Maurice Wullens collabora au Libertaire où il tint en 1921 la rubrique « Littérature communiste ». Il fut élu collaborateur « remplaçant » du journal par le IVe congrès qui eut lieu à Paris les 12 et 13 août 1923. Il fut également rédacteur à La Revue anarchiste et collabora à L’En Dehors.
Dans les années vingt, Maurice Wullens fut, comme bien d’autres, attiré par l’Union soviétique. En août-septembre 1925, il participa à un voyage d’étude organisé pendant les vacances par une cinquantaine d’instituteurs — dont Célestin Freinet* — sur l’initiative du syndicat pan-russe des travailleurs de l’Enseignement. Au cours de son voyage, il intervint en faveur de Nicolas Lazarévitch*. A son retour, il tenta d’adapter la pratique soviétique du journal mural mais, surtout, se rapprocha des communistes et s’opposa aux défenseurs de Lazarévitch parmi lesquels se rangeait son frère (voir Marcel Wullens*).

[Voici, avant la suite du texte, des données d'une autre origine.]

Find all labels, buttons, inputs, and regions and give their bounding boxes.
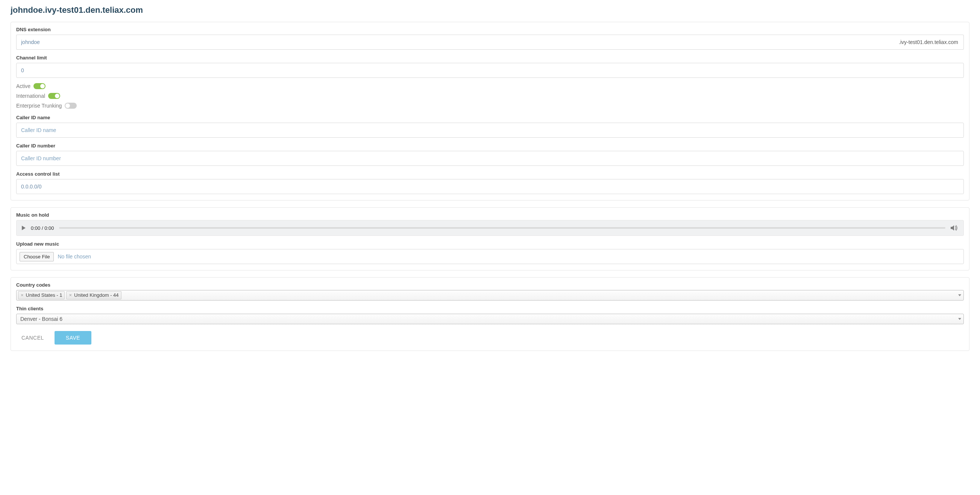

En 1927, il publia son livre Paris-Moscou-Tiflis, recueil de notes et de souvenirs rapportés de son voyage, préfacé par Henri Guilbeaux*. Maurice Wullens avouait avoir été impressionné : « Là-bas, un effort immense, colossal, prodigieux est fait pour l’éducation, l’instruction de cette masse de plus de cent millions de paysans incultes, mi-barbares », effort qui, à ses yeux, devait perdurer même en cas d’échec de la République soviétique. Mais cette sympathie manifestée par Maurice Wullens pour les réalisations de l’Union soviétique fut remise en cause par deux épreuves : la rupture avec son frère et son conflit, en septembre 1929, avec le Parti communiste à propos des dettes que l’Humanité avait envers Henri Guilbeaux, qui menait alors une vie matériellement très difficile à Berlin. Il devait publier plusieurs cahiers consacrés à la défense de son ami. L’ère stalinienne allait enlever à Maurice Wullens toutes ses sympathies prosoviétiques et il participa à la campagne pour la libération de Victor Serge*. Ayant adhéré au Parti d’unité prolétarienne, il en fut le candidat aux élections législatives de 1936 dans la 2e circonscription de Dunkerque. Sur 14 475 inscrits, il ne recueillit à l’unique tour que 224 voix. Sur le plan syndical, il fut l’un des deux élus de l’École émancipée au conseil syndical du SNI de la Seine en 1937.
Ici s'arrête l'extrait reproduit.